__Aim of the task__
Nothing before the line containing "This screenshot has width=1280, height=1905." should appear; please restate that line and every later line word for word through the end of the listing.

__Records for the task__
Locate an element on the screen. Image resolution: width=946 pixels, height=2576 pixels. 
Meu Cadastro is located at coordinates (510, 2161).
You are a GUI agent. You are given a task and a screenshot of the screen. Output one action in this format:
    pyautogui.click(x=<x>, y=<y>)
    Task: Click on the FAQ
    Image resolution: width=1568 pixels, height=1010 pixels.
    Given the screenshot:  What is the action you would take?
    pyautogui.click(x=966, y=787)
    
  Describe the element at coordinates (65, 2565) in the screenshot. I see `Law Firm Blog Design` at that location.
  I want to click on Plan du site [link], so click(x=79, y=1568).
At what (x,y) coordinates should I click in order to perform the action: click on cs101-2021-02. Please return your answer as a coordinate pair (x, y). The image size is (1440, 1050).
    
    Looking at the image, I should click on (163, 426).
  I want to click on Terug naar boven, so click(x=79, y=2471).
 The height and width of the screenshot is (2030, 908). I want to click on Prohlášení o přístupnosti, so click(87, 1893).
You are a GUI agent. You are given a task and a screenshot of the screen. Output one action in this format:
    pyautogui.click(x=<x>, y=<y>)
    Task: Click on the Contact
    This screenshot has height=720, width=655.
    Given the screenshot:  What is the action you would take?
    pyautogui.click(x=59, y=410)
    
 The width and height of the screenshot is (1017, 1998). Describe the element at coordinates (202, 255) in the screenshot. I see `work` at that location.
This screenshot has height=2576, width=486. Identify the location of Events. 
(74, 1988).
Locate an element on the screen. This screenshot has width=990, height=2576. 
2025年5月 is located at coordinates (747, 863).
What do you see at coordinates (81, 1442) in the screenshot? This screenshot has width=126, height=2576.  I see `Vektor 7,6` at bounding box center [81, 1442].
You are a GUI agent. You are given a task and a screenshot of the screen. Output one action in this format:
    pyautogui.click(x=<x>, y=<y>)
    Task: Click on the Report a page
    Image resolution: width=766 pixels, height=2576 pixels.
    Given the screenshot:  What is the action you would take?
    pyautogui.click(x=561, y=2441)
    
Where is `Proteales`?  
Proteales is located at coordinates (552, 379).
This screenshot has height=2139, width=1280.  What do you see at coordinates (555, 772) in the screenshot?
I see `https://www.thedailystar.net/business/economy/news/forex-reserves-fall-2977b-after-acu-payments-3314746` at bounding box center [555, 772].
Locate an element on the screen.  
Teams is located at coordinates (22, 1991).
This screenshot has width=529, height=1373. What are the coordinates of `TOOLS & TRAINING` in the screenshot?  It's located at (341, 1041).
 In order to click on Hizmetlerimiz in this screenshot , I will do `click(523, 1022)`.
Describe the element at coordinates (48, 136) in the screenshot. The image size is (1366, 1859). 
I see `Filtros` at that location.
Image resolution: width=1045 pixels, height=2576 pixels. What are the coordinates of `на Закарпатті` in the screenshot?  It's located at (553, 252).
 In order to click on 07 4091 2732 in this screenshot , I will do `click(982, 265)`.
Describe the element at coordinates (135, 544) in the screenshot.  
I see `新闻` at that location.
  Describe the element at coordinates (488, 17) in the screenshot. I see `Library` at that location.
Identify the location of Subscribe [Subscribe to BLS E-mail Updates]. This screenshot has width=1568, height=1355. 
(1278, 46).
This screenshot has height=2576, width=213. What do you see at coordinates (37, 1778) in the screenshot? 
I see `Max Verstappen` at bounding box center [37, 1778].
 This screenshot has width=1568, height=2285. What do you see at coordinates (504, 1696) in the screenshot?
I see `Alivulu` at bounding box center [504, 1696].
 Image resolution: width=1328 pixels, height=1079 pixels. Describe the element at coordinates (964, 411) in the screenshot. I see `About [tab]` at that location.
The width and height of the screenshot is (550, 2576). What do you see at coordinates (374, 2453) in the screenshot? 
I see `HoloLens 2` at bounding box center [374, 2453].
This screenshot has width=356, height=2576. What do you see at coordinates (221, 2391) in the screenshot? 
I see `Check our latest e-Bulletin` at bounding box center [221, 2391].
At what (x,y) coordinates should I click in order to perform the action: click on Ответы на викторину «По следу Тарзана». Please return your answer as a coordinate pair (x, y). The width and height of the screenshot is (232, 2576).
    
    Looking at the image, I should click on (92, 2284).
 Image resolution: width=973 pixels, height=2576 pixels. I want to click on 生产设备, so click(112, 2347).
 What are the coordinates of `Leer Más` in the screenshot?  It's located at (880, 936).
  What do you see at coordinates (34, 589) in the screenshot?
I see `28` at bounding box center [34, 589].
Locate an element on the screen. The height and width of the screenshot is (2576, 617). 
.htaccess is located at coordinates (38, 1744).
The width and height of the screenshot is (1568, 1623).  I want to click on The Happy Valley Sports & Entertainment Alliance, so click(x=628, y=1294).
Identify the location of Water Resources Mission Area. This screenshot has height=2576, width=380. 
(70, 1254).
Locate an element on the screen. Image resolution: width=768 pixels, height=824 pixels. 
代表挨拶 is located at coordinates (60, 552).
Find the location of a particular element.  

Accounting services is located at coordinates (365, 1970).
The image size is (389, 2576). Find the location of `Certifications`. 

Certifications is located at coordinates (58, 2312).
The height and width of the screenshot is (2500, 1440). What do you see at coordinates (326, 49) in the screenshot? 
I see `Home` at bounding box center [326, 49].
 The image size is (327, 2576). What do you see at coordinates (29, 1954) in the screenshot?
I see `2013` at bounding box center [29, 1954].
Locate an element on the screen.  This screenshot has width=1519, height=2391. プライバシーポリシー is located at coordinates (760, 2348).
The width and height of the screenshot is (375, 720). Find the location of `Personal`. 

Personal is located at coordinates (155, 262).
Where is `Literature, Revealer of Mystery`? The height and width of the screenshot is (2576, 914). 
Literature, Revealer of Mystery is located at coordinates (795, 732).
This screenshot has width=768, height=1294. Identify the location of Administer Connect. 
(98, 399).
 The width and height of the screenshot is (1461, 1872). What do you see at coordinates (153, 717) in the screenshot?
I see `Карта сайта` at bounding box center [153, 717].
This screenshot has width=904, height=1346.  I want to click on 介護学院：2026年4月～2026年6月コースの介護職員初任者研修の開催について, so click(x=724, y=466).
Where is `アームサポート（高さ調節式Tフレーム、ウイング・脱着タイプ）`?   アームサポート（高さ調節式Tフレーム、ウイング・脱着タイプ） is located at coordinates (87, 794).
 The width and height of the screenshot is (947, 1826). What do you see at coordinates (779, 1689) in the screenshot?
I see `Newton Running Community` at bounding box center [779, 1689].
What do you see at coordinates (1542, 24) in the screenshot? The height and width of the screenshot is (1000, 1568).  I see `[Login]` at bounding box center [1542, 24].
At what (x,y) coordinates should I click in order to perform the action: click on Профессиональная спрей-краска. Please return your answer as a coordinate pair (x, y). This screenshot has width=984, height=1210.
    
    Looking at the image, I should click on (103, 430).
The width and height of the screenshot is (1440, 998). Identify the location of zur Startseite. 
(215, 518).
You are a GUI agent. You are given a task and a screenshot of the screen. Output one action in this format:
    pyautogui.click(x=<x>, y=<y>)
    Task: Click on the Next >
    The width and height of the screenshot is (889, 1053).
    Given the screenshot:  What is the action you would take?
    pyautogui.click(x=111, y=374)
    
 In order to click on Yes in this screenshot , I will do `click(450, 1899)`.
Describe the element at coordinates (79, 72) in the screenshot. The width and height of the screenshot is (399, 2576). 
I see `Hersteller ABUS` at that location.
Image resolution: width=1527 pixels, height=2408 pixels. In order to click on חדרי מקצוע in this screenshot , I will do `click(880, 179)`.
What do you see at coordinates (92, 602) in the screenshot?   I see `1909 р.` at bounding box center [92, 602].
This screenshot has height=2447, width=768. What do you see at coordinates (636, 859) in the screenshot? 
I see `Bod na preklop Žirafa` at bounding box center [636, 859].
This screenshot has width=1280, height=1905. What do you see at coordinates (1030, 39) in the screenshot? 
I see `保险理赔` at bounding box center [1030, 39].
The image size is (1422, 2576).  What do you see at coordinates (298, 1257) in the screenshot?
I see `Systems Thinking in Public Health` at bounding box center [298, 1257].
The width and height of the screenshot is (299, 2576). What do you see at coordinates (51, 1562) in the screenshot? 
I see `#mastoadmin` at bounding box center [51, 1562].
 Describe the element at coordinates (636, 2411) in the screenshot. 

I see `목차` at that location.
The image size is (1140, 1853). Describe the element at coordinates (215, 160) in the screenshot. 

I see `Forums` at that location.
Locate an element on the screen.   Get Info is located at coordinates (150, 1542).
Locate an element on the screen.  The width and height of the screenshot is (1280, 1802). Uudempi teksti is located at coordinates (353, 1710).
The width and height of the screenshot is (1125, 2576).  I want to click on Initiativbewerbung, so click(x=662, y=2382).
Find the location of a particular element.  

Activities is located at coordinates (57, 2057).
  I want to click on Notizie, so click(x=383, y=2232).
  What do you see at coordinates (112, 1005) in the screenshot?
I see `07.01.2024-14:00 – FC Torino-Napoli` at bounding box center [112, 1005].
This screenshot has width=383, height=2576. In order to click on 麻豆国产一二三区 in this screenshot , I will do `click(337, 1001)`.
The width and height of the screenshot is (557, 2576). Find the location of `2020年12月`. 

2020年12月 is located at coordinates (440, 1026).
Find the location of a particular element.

__Written solution__
This screenshot has width=1280, height=1905. What do you see at coordinates (1030, 39) in the screenshot? 
I see `保险理赔` at bounding box center [1030, 39].
The image size is (1422, 2576).  What do you see at coordinates (298, 1257) in the screenshot?
I see `Systems Thinking in Public Health` at bounding box center [298, 1257].
The width and height of the screenshot is (299, 2576). What do you see at coordinates (51, 1562) in the screenshot? 
I see `#mastoadmin` at bounding box center [51, 1562].
 Describe the element at coordinates (636, 2411) in the screenshot. 

I see `목차` at that location.
The image size is (1140, 1853). Describe the element at coordinates (215, 160) in the screenshot. 

I see `Forums` at that location.
Locate an element on the screen.   Get Info is located at coordinates (150, 1542).
Locate an element on the screen.  The width and height of the screenshot is (1280, 1802). Uudempi teksti is located at coordinates (353, 1710).
The width and height of the screenshot is (1125, 2576).  I want to click on Initiativbewerbung, so click(x=662, y=2382).
Find the location of a particular element.  

Activities is located at coordinates (57, 2057).
  I want to click on Notizie, so click(x=383, y=2232).
  What do you see at coordinates (112, 1005) in the screenshot?
I see `07.01.2024-14:00 – FC Torino-Napoli` at bounding box center [112, 1005].
This screenshot has width=383, height=2576. In order to click on 麻豆国产一二三区 in this screenshot , I will do `click(337, 1001)`.
The width and height of the screenshot is (557, 2576). Find the location of `2020年12月`. 

2020年12月 is located at coordinates (440, 1026).
Find the location of a particular element.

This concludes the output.